──────── The data ────────

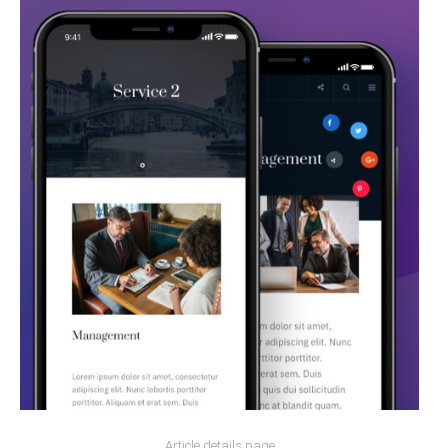
Article details page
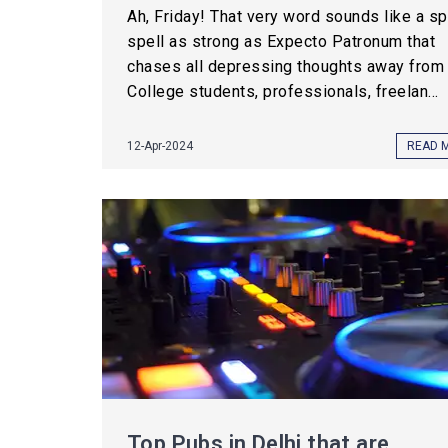
Ah, Friday! That very word sounds like a spe
spell as strong as Expecto Patronum that
chases all depressing thoughts away from 
College students, professionals, freelan...
12-Apr-2024
READ 
Top Pubs in Delhi that are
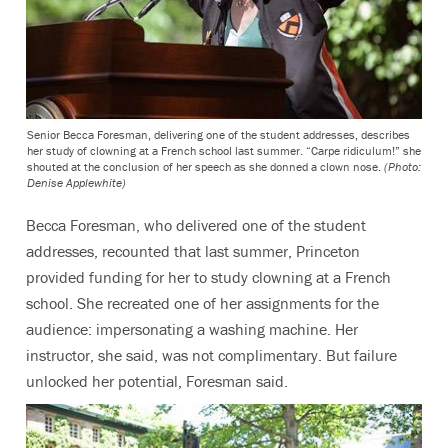
Senior Becca Foresman, delivering one of the student addresses, describes
her study of clowning at a French school last summer. “Carpe ridiculum!” she
shouted at the conclusion of her speech as she donned a clown nose.
(Photo:
Denise Applewhite)
Becca Foresman, who delivered one of the student
addresses, recounted that last summer, Princeton
provided funding for her to study clowning at a French
school. She recreated one of her assignments for the
audience: impersonating a washing machine. Her
instructor, she said, was not complimentary. But failure
unlocked her potential, Foresman said.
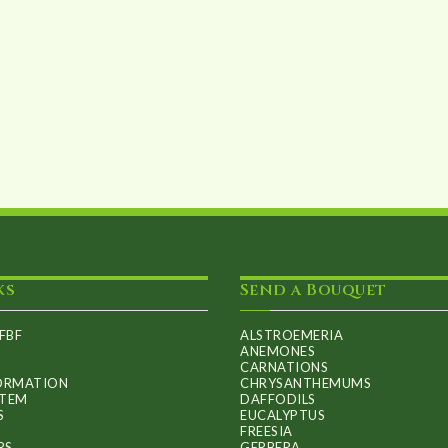
product
page
ks
Send a Bouquet
FBF
ALSTROEMERIA
ANEMONES
CARNATIONS
FORMATION
CHRYSANTHEMUMS
ITEM
DAFFODILS
S
EUCALYPTUS
FREESIA
RS
GERBERA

────────

### Task details
Provide only the count of lines within the entries above that include the string "Becca".

### Task output
2